In this tightly orchestrated assault on his detractors, he posed a number of frightening rhetorical questions, including one about his arsenal of guns: “What, do you think I sold them all?”

With Snoop Dogg and Eminem at his side, he successfully terminated all criticism as “a bunch of gibberish.” He asserted that if you all don’t like him, you could – well, there is very little I can repeat of his lyrics.

Will Detox bring him back, front and centre?

Yes, but where? Right back to where he started – the always-shifting hip-hop landscape, whose fluid sensibilities and styles have begun to revert back to the 1980s, in both the fashion and the music, which is good news for a number of “’Memba Thems” whom purists remember all too well.

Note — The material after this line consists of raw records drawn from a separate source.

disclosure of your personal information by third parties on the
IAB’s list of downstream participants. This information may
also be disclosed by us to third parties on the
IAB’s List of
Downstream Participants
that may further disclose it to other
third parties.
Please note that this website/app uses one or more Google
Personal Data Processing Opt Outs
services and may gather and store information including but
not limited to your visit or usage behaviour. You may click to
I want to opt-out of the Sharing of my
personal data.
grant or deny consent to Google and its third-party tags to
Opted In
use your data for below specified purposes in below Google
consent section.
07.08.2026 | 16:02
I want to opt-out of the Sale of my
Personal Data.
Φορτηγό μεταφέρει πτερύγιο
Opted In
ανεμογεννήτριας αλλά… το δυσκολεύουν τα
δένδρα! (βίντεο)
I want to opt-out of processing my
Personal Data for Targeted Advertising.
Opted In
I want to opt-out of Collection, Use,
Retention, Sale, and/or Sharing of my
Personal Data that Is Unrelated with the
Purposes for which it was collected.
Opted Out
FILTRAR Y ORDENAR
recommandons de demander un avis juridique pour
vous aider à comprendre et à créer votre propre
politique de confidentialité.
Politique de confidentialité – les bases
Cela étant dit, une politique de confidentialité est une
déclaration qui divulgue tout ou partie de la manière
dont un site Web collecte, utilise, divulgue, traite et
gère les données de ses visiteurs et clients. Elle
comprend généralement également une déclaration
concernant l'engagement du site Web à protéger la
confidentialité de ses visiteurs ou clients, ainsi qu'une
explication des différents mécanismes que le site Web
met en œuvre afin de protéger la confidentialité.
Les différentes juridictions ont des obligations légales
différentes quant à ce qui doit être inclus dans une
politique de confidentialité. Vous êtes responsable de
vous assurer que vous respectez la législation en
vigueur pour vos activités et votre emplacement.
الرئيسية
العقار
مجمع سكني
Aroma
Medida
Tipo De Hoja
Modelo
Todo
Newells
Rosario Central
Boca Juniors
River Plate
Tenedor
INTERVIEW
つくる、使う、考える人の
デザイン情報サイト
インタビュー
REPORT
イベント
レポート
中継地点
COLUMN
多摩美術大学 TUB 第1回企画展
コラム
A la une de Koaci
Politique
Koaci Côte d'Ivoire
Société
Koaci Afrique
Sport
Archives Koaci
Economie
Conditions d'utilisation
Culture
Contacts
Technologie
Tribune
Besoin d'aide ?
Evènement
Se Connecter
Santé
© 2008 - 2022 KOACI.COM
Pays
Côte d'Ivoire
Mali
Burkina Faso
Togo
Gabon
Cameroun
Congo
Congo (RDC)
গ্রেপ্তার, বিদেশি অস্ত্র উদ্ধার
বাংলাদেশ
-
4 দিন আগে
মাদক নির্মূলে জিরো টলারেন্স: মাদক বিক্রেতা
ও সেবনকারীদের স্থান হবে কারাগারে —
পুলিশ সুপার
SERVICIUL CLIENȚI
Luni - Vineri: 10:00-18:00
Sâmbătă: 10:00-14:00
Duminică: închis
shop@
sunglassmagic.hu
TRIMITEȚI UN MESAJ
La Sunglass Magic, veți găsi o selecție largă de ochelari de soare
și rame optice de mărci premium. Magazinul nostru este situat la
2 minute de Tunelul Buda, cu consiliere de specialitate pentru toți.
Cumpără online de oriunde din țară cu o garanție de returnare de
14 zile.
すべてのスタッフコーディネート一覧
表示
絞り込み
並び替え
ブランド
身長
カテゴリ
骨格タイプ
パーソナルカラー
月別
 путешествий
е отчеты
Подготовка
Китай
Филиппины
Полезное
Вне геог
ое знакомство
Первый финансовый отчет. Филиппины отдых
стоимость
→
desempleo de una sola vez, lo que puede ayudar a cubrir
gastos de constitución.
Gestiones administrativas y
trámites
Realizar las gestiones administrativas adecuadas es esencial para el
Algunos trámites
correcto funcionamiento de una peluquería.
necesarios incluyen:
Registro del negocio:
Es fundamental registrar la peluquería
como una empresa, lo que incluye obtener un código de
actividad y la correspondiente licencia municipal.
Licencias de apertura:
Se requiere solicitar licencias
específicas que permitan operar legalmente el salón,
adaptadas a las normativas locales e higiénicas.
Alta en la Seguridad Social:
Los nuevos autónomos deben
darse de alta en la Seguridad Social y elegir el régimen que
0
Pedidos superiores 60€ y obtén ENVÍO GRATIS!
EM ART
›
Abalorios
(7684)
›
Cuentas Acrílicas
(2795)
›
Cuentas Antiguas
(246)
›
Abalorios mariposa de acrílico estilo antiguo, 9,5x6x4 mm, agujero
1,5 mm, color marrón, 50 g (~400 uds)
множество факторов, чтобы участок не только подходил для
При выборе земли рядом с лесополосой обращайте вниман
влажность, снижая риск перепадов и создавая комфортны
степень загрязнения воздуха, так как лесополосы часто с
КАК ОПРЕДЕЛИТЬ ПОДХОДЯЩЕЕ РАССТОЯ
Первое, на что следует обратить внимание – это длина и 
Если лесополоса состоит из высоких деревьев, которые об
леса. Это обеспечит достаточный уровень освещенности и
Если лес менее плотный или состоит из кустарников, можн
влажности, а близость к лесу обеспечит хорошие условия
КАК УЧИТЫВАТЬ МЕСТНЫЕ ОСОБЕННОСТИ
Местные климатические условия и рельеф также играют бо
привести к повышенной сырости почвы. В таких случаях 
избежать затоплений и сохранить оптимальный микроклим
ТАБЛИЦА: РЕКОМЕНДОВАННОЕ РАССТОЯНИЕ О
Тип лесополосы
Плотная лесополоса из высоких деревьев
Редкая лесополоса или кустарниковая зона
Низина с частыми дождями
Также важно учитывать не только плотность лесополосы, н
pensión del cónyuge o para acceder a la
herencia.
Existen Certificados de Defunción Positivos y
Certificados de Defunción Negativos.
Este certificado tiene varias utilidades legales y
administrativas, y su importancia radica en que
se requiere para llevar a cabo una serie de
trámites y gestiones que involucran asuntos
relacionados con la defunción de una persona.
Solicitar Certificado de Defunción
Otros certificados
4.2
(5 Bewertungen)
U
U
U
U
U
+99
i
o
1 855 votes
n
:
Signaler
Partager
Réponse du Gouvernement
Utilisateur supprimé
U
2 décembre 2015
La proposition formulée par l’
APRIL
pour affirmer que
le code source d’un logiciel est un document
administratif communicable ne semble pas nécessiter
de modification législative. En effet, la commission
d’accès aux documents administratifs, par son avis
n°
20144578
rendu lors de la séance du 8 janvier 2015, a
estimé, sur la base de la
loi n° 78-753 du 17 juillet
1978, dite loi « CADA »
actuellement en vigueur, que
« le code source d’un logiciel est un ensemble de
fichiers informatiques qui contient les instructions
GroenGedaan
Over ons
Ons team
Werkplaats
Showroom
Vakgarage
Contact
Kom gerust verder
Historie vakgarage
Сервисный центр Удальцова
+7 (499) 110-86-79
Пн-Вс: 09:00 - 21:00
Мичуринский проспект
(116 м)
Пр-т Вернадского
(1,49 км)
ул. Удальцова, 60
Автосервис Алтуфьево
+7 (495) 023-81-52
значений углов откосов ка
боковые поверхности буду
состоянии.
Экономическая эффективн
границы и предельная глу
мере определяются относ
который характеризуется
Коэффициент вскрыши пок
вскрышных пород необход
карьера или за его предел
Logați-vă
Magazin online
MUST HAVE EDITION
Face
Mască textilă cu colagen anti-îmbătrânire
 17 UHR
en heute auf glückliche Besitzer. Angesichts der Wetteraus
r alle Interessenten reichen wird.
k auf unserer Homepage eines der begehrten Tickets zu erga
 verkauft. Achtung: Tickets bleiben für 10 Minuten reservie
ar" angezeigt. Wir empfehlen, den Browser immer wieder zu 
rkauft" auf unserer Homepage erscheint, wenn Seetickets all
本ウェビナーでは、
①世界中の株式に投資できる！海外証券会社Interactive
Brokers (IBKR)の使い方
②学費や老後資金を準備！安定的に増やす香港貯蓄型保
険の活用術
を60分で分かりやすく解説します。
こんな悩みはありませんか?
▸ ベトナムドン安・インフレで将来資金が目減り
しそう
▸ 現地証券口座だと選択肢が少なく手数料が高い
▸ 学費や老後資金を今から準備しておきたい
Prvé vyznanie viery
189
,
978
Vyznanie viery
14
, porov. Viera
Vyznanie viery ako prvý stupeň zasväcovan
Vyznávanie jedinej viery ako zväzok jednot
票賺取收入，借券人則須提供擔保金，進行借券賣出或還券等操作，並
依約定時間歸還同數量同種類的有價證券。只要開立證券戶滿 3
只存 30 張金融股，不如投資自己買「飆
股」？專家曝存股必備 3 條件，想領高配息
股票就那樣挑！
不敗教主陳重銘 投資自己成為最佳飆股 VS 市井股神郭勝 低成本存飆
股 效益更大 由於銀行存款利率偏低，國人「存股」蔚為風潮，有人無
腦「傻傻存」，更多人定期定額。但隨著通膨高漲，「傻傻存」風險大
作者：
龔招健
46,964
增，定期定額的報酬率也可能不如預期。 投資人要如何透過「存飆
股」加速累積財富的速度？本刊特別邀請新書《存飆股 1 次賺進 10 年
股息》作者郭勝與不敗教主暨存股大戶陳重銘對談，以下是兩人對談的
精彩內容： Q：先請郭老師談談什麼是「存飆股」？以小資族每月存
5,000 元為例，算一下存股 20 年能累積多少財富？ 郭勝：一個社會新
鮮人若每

Dre has always re-invented himself, as he observes: It is no wonder Madonna once begged him to produce one of her records (he flatly refused). And, in selling out now in such a flagrant way, he is putting the focus on hip hop’s most essential program, that is making money and getting over poverty, oppression and marginalization. There aren’t many geniuses at large. That he is still here, Still D.R.E, is a thrilling means of detoxing from Lady Gaga, the Black Eyed Peas and Hannah Montana, all poised on Billboard’s Top 10 at the moment and ripe for getting smacked down.